My breath shudders as I shake myself free of the intrusive thoughts.
“Your heat should be satisfied for several hours. Most likely until morning.”
I’m grateful his response is short and to the point, and he doesn’t even wait to finish before slapping his palm on the door release and leaving before I have a chance to say anything else.
After the door slides shut, I bring up the contacts menu on the comm and select Angie.
Her picture and personal profile appear on the screen.
Name: Angie. Omega to Razyr. Occupation: Nutrition specialist. Favorite color: Green.
Pet peeve: When people block a door or stairway to have a conversation.
I can’t help but grin at that. I’ve only spent a few minutes with her, but she is not a timid woman.
I can imagine the busty brunette giving any of the alphas an earful if they stood in her way.
My stomach rumbles, reminding me why I picked Angie’s profile. It’s been a long damn day, and I haven’t eaten anything since breakfast. Long before the shit hit the fan.
I press the call button. Almost immediately, Angie answers, “Hey, Layla. What can I do for you, sweetie?”
It’s nice to hear a friendly voice. A nonjudgmental voice. I wonder if it’s because she has just as much to be embarrassed about as I do, after Razyr stripped her from the waist down and fucked her relentlessly in front of me and several others.
That’s kind of what life is like with alphas.
They’re very open about their sexual exploits.
Sutton spent time in the central districts of the colony and learned a little bit about the alpha’s culture and rituals.
One that stood out to me was how they aren’t just unashamed of sporting an erection, they parade it around.

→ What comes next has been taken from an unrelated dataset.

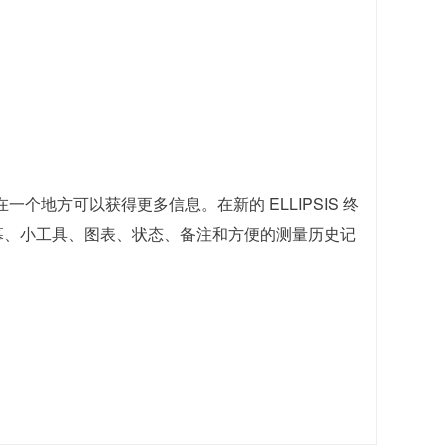
一个地方可以获得更多信息。在新的 ELLIPSIS 终
屏幕、小工具、图表、状态、备注和方便的测量历史记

It’s supposed to prove how strong the connection is between them and their omega.
The opposite mentality that human males were raised to have.
The same for all humans, for whom sex and shame are synonymous.
The alpha way is kind of refreshing, especially considering my current circumstances, to know that no one here will shame me for what I’ve done. Except me and, if I’m being honest, regardless of what he told me, Sutton.
A lump forms in my throat as tears well in my eyes.
I can’t think about that right now. That’s a bridge we’ll have to cross when we get to it. After he’s fully recovered.
I have to reassure myself that Sutton will fully recover. His wounds were fatal. It’s a miracle he survived, even with the aid of the alpha’s venom. The blood loss alone…
“Layla? You still there?” Angie’s voice echoes in the barely furnished room.
“Sorry. I’m… Sorry.”
“No problem. Would you like something to eat? Name it, and I can get it for you.”
“I don’t know. I’m…” I’m finding it difficult to decide. My body is screaming at me, but it’s like it’s speaking a foreign language. It wants a lot of things, and I’m afraid to learn what they are. Though if I’m being completely honest with myself, I already know, and I just don’t want to admit it.
Zayd buried deep inside of me. His knot stretching me out. His abs rippling under my fingers…
Damn it, brain. That’s exactly what I didn’t want to think about.
“How about something hot and meaty to fill you up?”
“What?” I blurt.
Angie giggles. “Oh. That sounded naughty, didn’t it? I meant like beef stew.”
“And bread? With lots of butter,” I add.
“Sure thing.”
“And I need some clean clothes?” It feels odd to ask that of her. She’s not my maid. This isn’t a ritzy hotel.
“I’ll take care of it,” she answers cheerfully.
“Thanks, Angie.”
The comm’s screen goes black when the call ends.
I breathe a little easier knowing a good meal and proper clothes are on the way. I could use a little comfort right now. And sleep.
I sit on the edge of the bed, waiting for my delivery, holding onto hope that with a full belly, I’ll be able to pass out and avoid an awkward conversation when Zayd gets back.